(Dataset excerpts)
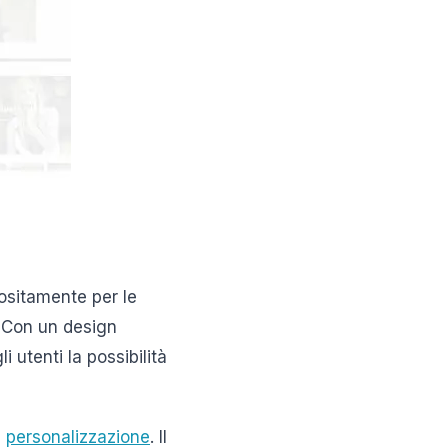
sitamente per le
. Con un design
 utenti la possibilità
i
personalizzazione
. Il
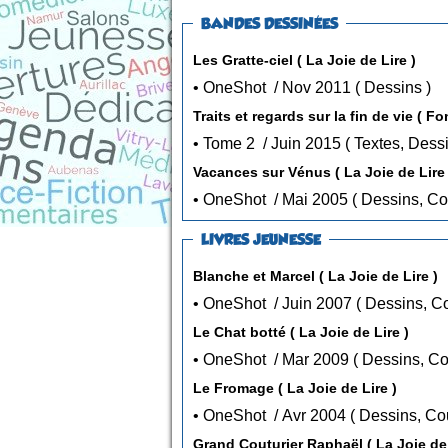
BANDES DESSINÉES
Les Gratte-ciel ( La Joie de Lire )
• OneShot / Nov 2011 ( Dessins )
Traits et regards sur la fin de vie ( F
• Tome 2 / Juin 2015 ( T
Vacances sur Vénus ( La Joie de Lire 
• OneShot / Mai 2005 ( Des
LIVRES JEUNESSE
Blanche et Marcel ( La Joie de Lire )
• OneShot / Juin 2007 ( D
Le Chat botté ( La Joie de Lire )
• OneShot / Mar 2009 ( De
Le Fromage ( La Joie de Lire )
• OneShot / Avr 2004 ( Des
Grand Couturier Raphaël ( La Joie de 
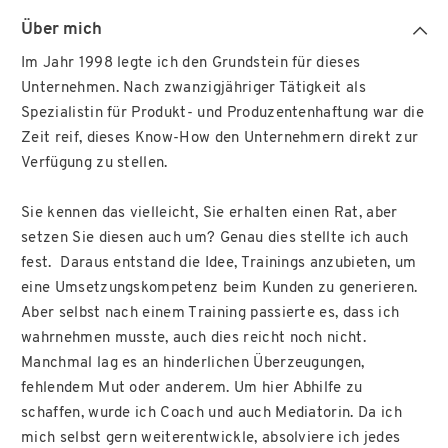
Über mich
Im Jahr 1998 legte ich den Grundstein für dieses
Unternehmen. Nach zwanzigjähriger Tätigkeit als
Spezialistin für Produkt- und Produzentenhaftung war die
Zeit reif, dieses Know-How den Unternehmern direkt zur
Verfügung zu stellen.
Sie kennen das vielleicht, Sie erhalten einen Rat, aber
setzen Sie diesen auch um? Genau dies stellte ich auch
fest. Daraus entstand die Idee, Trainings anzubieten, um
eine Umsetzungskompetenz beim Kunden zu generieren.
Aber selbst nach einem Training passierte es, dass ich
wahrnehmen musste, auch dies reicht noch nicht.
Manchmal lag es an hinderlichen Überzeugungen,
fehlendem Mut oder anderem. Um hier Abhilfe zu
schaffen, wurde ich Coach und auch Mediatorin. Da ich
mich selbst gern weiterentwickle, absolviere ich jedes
--
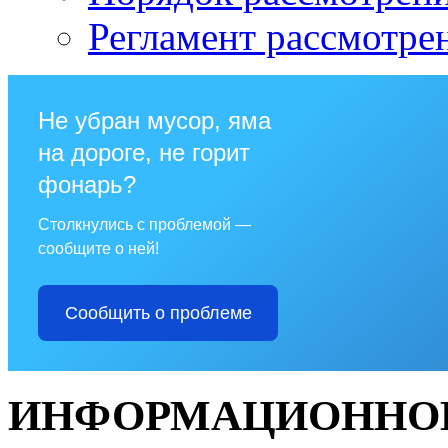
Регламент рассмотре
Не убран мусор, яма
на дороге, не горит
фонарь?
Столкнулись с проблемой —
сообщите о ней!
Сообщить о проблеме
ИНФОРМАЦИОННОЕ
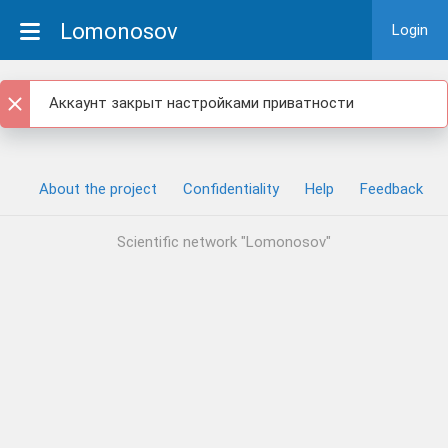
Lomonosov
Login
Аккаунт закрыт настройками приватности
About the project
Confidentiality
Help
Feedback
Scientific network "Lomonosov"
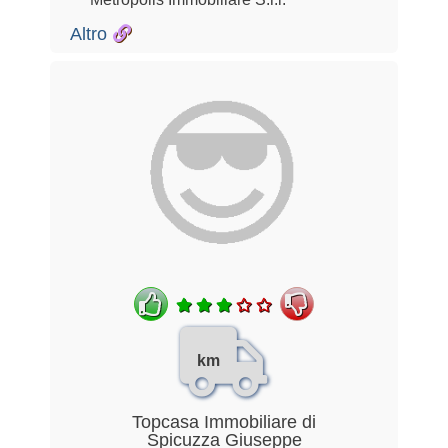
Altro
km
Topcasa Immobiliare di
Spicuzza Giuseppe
==
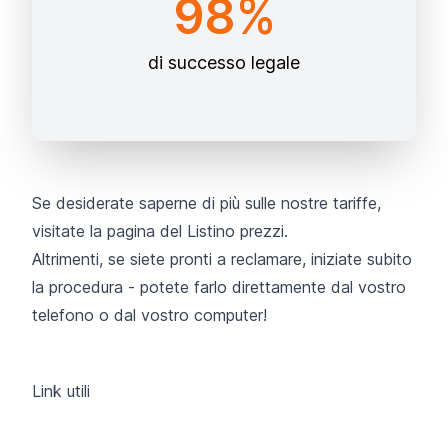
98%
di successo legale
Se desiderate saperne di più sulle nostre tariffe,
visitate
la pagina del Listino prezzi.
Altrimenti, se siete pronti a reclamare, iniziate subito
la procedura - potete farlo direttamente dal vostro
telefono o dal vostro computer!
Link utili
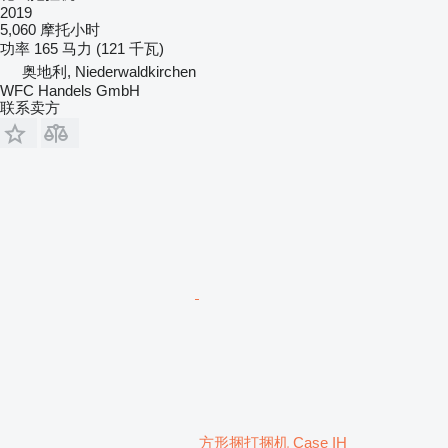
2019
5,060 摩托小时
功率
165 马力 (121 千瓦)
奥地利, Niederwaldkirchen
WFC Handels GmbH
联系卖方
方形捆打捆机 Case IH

* EXERCISE BRIEF: Your reply is to repeat, unchanged, the lines above running from the one with "fehlendem Mut oder" up to and including the one with "mich selbst gern".

* ANSWER AREA:
fehlendem Mut oder anderem. Um hier Abhilfe zu
schaffen, wurde ich Coach und auch Mediatorin. Da ich
mich selbst gern weiterentwickle, absolviere ich jedes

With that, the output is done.